The net metering debate comes to a head in Florida


For the first time since the program’s inception in 2008, the future of net metering will be a topic of discussion at a Florida Public Service Commission workshop, which is being held Thursday morning.

The workshop has come to be largely thanks to a letter, written by Rep. Lawrence McClure, R-Dover, in May. Rep. McClure tore into net metering and the residential solar industry as a whole, claiming that the exponential growth seen in the last decade has, at some level, been reliant upon “unscrupulous installers preying on” low- and middle-income families.

According to McClure, these families have been duped into thinking that they can afford solar installations that are beyond their means by being oversold the benefits of the federal investment tax credit and net metering.

The letter also brings up the argument that net metering customers unfairly shift the costs of necessary utility infrastructure improvements onto non-net metering customers, which again preys on low- and middle-income electricity customers by raising their bills.

McClure’s letter and the arguments within it were based on a study released by a group called Energy Fairness. Energy Fairness, formerly the Partnership for Affordable Clean Energy, is an anti-clean energy front group focused on advocating for the positions of fossil fuel and utility interests.
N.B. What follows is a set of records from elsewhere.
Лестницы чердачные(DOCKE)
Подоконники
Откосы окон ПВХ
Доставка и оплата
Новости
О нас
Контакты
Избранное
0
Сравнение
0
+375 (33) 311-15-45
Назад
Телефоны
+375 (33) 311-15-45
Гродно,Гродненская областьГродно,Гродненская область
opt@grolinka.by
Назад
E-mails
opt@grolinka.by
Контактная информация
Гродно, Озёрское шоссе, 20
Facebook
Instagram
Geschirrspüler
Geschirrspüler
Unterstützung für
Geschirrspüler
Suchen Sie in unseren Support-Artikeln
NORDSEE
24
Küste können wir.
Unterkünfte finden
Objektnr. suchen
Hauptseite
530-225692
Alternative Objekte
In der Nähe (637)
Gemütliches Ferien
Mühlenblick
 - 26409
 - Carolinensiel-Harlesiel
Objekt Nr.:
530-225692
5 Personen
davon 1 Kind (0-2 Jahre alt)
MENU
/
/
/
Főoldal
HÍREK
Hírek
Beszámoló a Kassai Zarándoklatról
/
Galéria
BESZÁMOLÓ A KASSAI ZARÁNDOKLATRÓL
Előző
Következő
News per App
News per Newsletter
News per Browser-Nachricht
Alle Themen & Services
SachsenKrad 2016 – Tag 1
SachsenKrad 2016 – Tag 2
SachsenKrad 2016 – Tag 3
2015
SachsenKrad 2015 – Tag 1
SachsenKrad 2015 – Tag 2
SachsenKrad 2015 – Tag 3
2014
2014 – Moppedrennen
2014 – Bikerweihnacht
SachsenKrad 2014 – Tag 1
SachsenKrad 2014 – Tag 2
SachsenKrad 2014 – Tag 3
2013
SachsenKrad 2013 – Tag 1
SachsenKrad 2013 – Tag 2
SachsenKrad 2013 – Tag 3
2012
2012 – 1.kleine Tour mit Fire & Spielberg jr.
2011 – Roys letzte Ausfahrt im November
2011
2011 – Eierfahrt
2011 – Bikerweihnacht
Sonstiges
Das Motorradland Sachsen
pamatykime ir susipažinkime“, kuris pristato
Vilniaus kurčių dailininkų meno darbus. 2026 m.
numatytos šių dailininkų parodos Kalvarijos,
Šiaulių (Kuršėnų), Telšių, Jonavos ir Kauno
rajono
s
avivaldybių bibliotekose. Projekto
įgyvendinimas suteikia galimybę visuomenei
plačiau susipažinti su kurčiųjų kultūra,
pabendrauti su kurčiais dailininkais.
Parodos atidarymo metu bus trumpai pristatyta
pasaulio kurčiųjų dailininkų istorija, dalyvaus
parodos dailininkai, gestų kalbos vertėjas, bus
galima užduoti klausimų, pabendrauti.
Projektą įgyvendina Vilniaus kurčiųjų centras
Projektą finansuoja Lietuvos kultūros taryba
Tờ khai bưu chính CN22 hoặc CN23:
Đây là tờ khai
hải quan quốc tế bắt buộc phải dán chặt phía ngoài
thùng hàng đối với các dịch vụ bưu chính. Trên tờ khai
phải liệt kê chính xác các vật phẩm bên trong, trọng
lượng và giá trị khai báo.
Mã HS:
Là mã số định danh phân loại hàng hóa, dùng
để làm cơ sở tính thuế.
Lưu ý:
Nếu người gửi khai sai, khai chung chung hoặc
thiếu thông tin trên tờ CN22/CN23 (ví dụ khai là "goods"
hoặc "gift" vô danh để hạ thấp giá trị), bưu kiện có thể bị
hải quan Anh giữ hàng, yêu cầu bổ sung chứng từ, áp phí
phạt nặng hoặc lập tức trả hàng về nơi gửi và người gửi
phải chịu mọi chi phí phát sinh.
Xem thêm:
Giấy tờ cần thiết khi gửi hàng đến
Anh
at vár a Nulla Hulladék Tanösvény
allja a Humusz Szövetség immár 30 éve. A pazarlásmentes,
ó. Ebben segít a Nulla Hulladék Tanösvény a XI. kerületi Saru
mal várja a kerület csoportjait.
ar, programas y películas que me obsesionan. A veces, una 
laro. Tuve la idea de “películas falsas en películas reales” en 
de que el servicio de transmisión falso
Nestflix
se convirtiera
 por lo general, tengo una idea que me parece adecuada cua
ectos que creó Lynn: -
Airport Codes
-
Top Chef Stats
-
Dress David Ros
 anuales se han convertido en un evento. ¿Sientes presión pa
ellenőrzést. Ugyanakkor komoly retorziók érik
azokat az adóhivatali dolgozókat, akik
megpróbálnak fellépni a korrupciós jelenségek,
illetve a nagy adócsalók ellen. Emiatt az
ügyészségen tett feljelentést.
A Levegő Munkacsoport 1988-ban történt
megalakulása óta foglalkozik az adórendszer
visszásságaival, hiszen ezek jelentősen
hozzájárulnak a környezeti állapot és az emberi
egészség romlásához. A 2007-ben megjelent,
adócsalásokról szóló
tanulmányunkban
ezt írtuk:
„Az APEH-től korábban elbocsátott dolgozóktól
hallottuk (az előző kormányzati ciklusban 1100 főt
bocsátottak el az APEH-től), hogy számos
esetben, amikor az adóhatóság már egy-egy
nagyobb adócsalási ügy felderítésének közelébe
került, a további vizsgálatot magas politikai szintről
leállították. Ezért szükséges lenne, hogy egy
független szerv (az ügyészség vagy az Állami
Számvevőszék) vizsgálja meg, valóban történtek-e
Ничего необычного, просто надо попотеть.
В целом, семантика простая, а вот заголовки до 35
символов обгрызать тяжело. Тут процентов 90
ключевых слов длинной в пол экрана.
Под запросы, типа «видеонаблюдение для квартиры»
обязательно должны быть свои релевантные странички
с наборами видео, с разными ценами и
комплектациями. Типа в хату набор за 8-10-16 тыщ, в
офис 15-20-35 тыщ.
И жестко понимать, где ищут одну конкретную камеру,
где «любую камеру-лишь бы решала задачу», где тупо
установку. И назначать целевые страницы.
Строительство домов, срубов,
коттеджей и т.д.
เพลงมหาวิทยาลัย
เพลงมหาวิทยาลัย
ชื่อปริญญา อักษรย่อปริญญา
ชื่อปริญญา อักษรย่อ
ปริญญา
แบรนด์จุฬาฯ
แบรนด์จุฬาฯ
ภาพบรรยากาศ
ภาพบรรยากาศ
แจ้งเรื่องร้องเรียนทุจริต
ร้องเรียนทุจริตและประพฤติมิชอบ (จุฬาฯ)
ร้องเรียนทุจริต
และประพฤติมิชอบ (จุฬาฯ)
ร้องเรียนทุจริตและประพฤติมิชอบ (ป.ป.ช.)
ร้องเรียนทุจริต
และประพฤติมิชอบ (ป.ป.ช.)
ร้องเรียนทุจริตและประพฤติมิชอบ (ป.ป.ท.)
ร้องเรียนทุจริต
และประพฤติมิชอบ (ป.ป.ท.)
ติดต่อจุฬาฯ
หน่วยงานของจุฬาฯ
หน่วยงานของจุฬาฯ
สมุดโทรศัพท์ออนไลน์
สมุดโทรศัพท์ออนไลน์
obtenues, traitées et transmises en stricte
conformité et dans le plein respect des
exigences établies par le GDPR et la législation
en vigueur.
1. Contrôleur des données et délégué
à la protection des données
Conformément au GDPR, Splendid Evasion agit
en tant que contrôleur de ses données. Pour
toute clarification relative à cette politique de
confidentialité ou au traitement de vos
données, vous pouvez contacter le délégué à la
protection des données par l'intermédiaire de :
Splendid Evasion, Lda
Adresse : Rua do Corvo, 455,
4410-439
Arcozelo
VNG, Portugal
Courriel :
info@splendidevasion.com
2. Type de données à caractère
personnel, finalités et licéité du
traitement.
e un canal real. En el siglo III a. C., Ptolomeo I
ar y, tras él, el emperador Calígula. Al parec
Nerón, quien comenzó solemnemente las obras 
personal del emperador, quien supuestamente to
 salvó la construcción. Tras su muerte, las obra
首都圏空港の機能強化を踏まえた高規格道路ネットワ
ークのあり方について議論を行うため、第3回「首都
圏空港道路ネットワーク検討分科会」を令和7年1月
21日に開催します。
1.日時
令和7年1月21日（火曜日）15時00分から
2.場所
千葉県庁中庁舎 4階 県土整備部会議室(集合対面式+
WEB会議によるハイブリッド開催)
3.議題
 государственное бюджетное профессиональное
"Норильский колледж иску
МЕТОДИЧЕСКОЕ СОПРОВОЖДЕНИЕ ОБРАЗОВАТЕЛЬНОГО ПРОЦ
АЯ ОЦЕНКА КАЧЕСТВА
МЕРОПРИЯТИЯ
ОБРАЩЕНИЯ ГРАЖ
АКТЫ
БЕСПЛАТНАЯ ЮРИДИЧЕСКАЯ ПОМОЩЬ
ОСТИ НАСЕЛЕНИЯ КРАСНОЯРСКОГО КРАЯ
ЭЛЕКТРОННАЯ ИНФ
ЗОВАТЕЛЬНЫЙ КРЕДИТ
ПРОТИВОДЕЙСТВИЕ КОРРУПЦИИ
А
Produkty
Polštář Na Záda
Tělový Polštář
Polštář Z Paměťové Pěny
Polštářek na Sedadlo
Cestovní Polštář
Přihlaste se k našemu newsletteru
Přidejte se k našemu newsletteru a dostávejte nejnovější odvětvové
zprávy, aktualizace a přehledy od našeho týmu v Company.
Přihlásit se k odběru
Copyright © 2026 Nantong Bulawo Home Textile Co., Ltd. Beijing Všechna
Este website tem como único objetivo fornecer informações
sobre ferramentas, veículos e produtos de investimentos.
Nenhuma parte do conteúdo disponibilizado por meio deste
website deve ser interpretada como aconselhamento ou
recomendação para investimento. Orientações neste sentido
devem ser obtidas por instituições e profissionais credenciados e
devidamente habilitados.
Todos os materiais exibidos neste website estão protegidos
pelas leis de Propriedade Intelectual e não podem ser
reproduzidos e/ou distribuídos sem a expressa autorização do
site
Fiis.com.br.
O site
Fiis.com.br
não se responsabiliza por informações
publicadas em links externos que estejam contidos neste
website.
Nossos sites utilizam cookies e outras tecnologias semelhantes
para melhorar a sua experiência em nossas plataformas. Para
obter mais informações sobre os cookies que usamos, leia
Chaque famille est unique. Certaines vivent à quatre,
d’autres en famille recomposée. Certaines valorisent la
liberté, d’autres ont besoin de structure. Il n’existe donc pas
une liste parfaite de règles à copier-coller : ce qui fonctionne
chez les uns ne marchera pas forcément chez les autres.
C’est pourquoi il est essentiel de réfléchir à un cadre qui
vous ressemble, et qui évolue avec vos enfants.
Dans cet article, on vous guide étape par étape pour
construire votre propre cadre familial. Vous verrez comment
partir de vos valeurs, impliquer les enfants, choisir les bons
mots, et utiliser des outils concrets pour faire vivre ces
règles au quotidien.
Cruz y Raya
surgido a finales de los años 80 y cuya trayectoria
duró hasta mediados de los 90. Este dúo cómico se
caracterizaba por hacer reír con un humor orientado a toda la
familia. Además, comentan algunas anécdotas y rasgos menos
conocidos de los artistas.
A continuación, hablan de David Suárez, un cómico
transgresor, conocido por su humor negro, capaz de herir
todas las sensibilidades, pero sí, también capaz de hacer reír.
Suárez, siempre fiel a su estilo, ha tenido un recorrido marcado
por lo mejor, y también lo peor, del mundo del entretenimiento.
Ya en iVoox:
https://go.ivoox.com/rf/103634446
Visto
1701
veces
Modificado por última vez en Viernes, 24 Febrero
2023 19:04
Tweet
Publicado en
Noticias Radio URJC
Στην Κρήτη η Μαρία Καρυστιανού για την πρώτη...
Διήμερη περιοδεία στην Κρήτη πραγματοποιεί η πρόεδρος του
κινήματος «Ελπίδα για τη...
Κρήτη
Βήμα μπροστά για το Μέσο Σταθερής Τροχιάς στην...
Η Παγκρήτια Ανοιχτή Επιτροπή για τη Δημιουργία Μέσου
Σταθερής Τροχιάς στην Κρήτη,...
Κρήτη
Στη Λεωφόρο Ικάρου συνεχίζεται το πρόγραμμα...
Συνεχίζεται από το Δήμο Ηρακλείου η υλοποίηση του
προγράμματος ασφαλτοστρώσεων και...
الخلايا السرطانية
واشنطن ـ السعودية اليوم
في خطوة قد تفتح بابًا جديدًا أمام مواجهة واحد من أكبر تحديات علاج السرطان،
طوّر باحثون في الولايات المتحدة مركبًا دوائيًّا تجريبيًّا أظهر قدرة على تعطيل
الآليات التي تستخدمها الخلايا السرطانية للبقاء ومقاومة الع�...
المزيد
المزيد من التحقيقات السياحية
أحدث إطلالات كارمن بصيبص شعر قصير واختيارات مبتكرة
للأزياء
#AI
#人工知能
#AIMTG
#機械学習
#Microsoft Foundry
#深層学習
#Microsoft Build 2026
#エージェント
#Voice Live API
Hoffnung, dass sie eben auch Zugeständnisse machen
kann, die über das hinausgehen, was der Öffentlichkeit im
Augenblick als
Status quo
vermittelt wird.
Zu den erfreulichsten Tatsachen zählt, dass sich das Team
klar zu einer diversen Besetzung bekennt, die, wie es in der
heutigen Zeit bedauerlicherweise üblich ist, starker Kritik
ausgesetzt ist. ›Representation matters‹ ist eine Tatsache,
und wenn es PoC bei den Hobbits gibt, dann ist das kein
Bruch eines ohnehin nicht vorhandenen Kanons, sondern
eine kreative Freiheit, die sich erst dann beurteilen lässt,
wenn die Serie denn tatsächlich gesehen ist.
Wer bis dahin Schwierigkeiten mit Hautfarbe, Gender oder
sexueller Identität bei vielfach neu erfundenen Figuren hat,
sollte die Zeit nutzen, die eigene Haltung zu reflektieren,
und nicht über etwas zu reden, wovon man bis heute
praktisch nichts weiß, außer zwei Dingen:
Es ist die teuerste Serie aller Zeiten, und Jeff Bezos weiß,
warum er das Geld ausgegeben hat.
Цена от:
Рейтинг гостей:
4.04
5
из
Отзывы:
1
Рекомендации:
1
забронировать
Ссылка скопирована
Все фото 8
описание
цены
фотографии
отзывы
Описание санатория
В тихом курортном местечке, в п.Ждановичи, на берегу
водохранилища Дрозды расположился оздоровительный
The group is indirectly linked to Southern Company’s Alabama Power through Matrix LLC, an opposition research and lobbying firm that has provided political consulting services to Alabama Power for decades.

Industry response

In a blog post for The Southern Alliance for Clean Energy, George Cavros, an energy policy attorney in Florida, calls the cost-shift arguments used by Energy Fairness “misleading at best,” and claims that the entire study is “a solution in search of a problem.”

Clarifying this, Cavros points to the comparatively low penetration of rooftop solar in Florida. As of 2019, there were fewer than 60,000 customer owned net-metered systems in Florida, compared to more than 10 million electricity customers. While the true figure fluctuated by utility, having less than 1% customers statewide participating in net metering net does not impose material operational or economic impacts on a utility’s system.

Cavros also disputes the cost-shift argument by bringing up that rooftop solar reduces the fuel burned by utilities to generate their own power and provides transmission and distribution benefits, namely reduced system stress. Instead of being an economic burden, net metering drives development and creates jobs, all while making our communities cleaner and more resilient in the face of dramatic weather.

Eyes on Thursday

While no policy decisions on the future of net metering in Florida will be made on Thursday, both sides will be presenting their arguments at the workshop. In addition to Cavros, thousands of ratepayers have filed public comments to regulators expressing their support for net metering.

The workshop will begin at 9:15 AM ET and will be available to stream in full on the Florida Public Service Commission’s website.